For now, just return std::vector<int>
Again here i am because the course material for C++ was not taught very well at all. The question gives use several function definitions and calls to these functions and expects us to state the output and what exactly is going on. I have executed these functions and tried to come up with some rationale to what is happening but if someone could help me out that i would be very grateful.
function definitions (The names are all as given. I know the names are not very good):
void MyIncrementFirst(int * i) {
(*i)++;
}
void MyIncrementSecond(int i) {
i++;
}
void MyIncrementThird(int & i) {
i++;
}
void MyIncrementFourth(int ** i) {
*i = new int(0);
}
void MyIncrementFifth(int *& i) {
i = new int(69);
}
The calls to these functions have been defined as:
int * a = new int(42);
cout << "Result" << endl;
MyIncrementFirst(a);
cout << "first " << *a << endl;
MyIncrementSecond(*a);
cout << "second " <<*a << endl;
MyIncrementThird(*a);
cout << "third " <<*a << endl;
MyIncrementFourth(&a);
cout << "fourth " <<*a << endl;
MyIncrementFifth(a);
cout << "fifth " <<*a << endl;
Which produces the following:
first 43
second 43
third 44
fourth 0
fifth 69
Some of this syntax i have not seen before (e.g. *&) so i maybe completely wrong here.
First:
This seems simple enough. I am passing in a pointer to an integer, and then de-referencing the pointer and incrementing its value, so instead of incrementing the pointer i am incrementing the actual value it is pointing to. No memory allocation is used, and this function uses pass-by-reference in order to modify the value.
Second:
This is similar to the above, as the pointer is de-referenced to get the integer value from the pointer rather than the memory address. Now this function uses pass-by-value so a copy of the variable is used in the functions execution. This means that incrementing a here, will have no impact on the variable you passed in, the value of a will remain as 42, but the copy of the passed in variable will have its value changed to 43 during the functions execution.
Third:
My understanding is that the '&' operator is basically saying 'the memory address of ...' so this function will take the memory address of the passed in pointer, locate the value it points to an increment this by one. That is why 43 is printed. This is using pass-by-reference.
Fourth:
If i remember correctly the '**' syntax means a pointer to a pointer. This means that when passing &a to the function you are passing the memory address of the pointer so when you de-reference this pointer and set its value to a new int(0); you are actually overwriting the exiting data at this address (42 in this case) so the value 0 is printed. This uses pass-by-reference.
fifth:
I have not seen this syntax before (*&). I have looked up this syntax and i think it is basically saying 'pass me by reference not value' so it seems to be the same as de-referencing the pointer as mentioned earlier. Again, because this is pass-by-refence not value when the value is set to a new int(69); the current data at that location is overwritten thus 69 is outputted.
Edit: Forgot to include my question! I want to know if my thinking is correct, this is all exam prep so i want to be sure i am doing it correctly.I just want to make sure my logic is correct and if i have done anything wrong or missed anything would somebody be able to steer my in the right direction
Edit: (based on some commenter feedback)
Everything you have is mostly correct, save some confusion on your output values. However, what you have in #4 and #5 is actually not overwritten data, it's actually new data at a new address, which is assigned to the variable i. This is part of what an earlier commenter said about a potential for a memory leak. Since you're not deleting the old address before assigning a new one, that's where it could occur.

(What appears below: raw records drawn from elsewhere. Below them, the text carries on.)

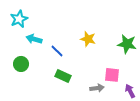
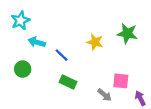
green star: (127, 44) -> (127, 33), moved
gray arrow: (97, 88) -> (105, 95), turned 48

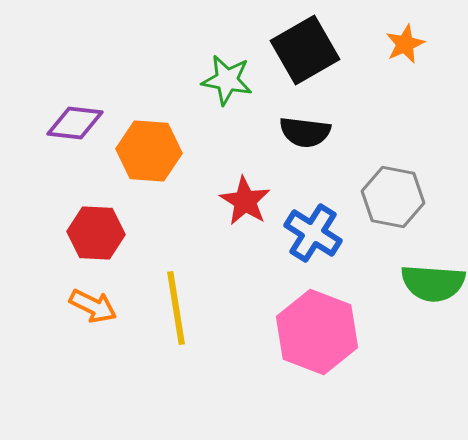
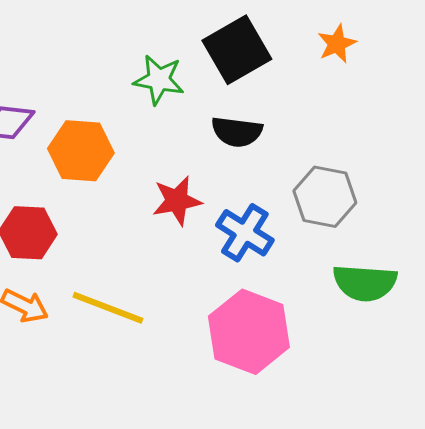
red star: (245, 201) -> (177, 201), turned 30
yellow line: (176, 308) -> (108, 308), turned -60

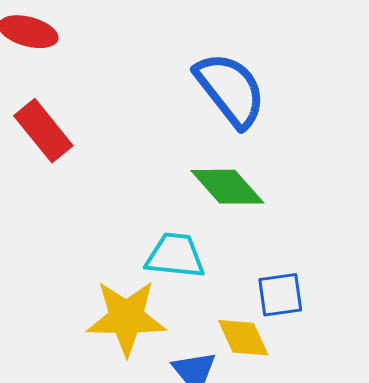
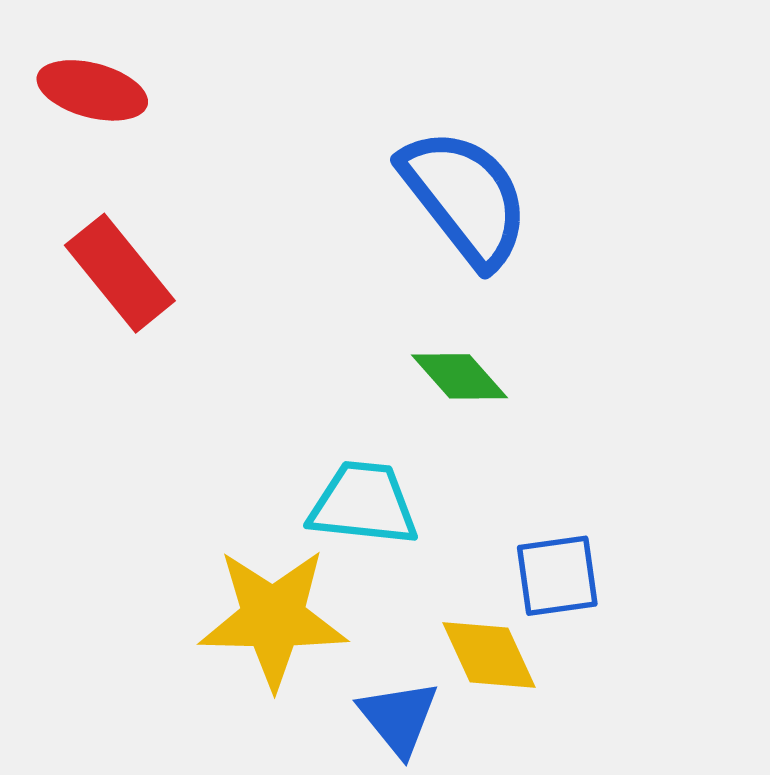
green diamond: (227, 187) -> (459, 376), size x0.7

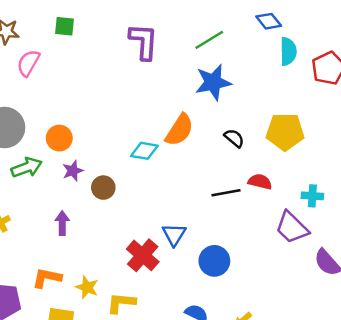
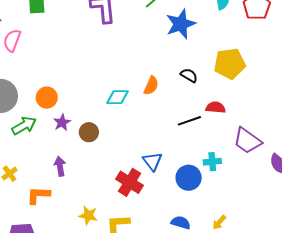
blue star: (213, 82) -> (181, 24), moved
orange semicircle: (179, 130) -> (151, 86), moved, size x0.7
cyan cross: (312, 196) -> (212, 162), moved
orange L-shape: (47, 278) -> (38, 195), moved

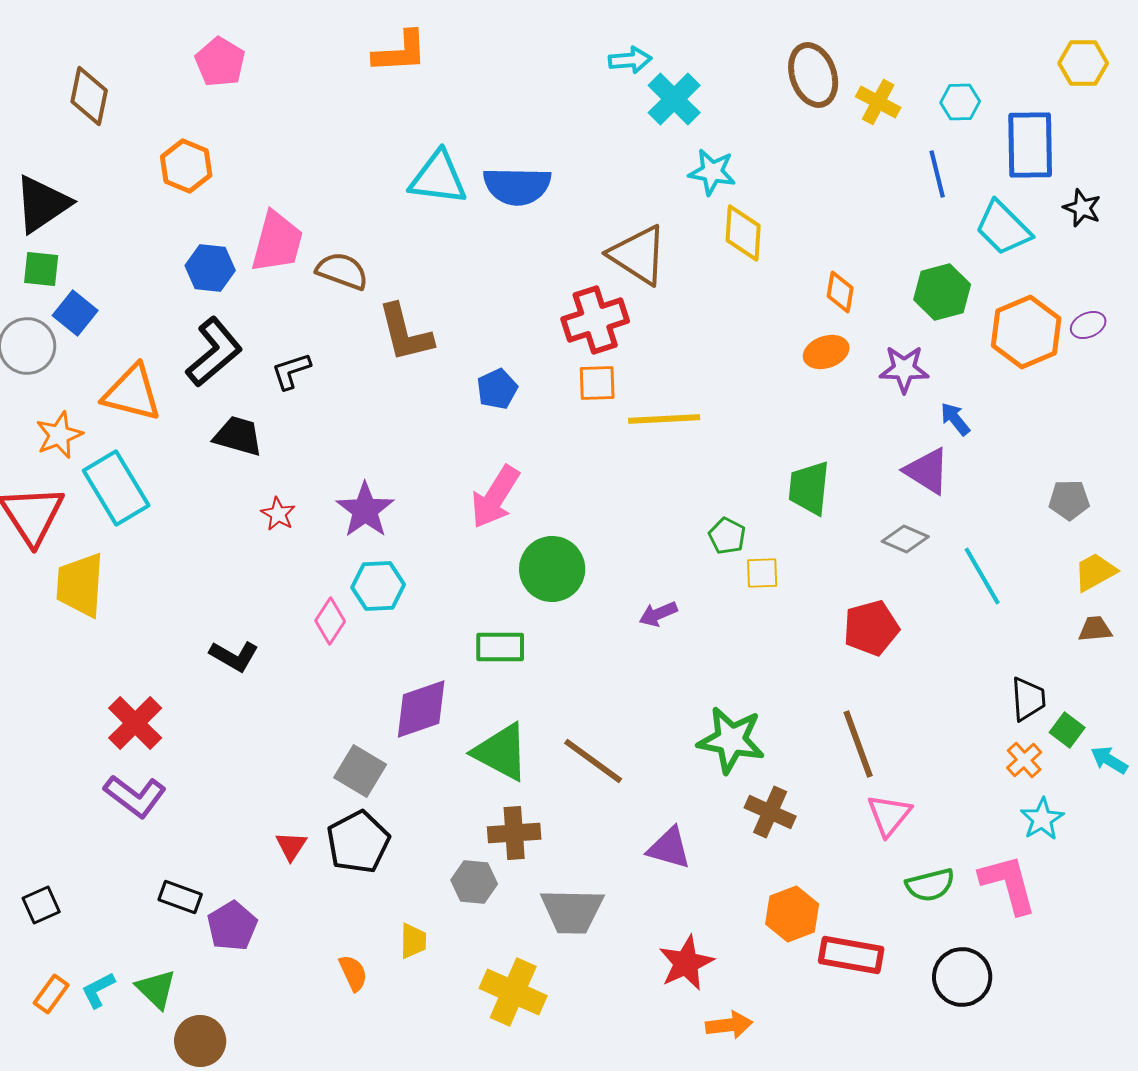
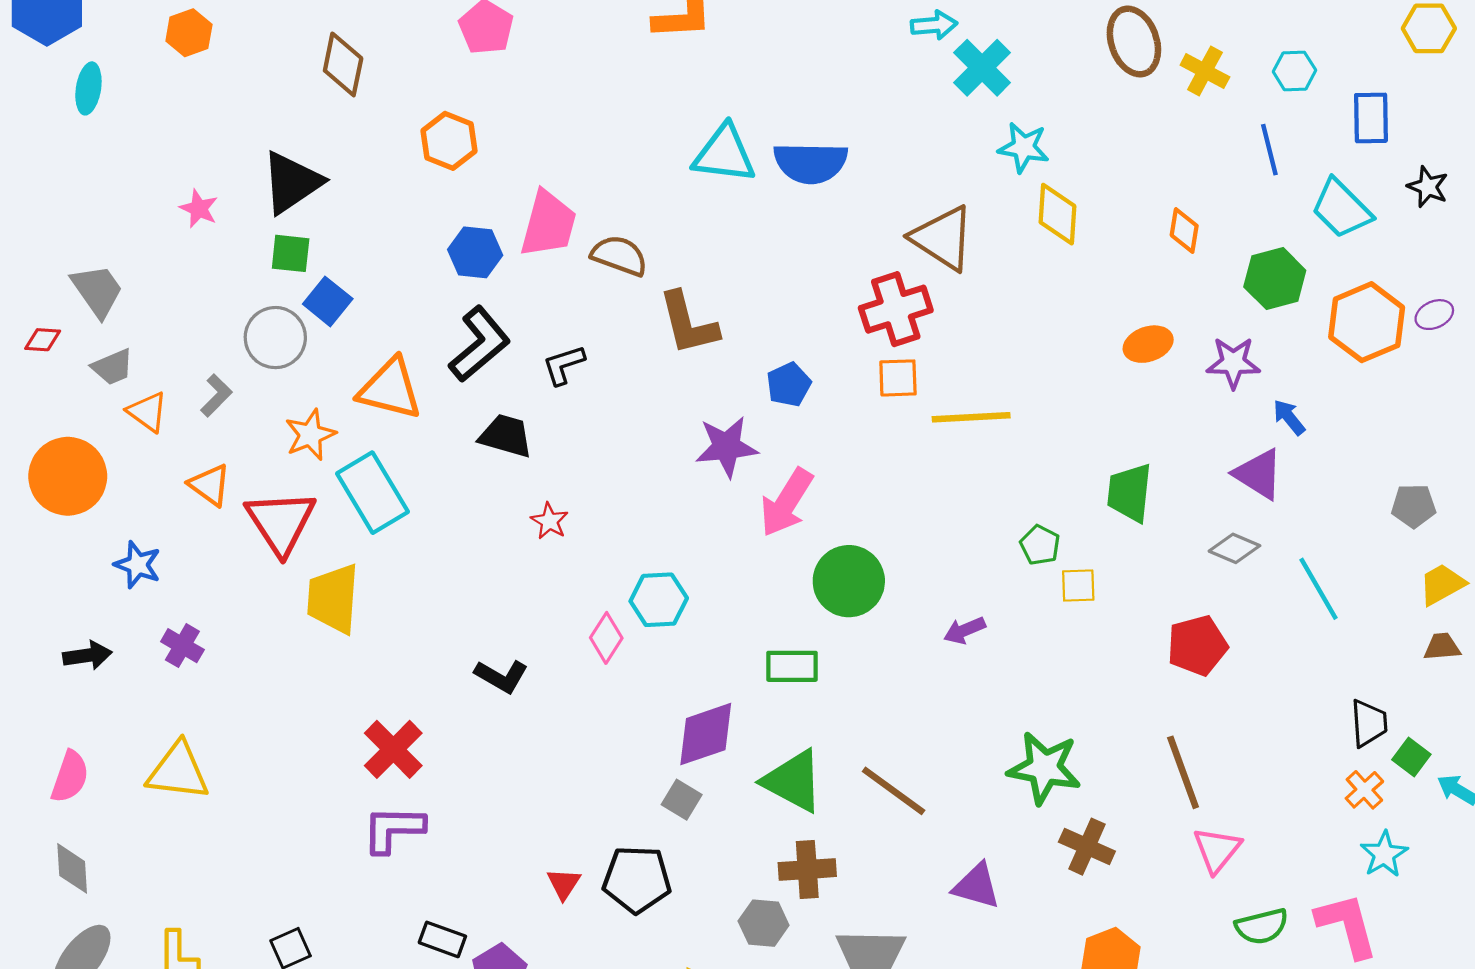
blue rectangle: (1030, 145) -> (1371, 118), size x0.7
orange diamond: (840, 292) -> (1184, 230), moved
purple star: (365, 510) -> (726, 447), moved, turned 30
gray square: (360, 771) -> (682, 800), moved, size x0.7
purple L-shape: (135, 796) -> (393, 829), turned 144
black pentagon: (358, 842) -> (637, 879), turned 30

The &* syntax in the last one is a reference to a pointer. It's essentially the same as int** except you don't pass &a as the argument, it's just a
What you have there for number 5 is basically correct, but the reasoning behind it is missing the meaning of &*
You might want to clarify if you've run each of these function calls sequentially or one at a time, since your output is incorrect if you'd indeed run them sequentially as written.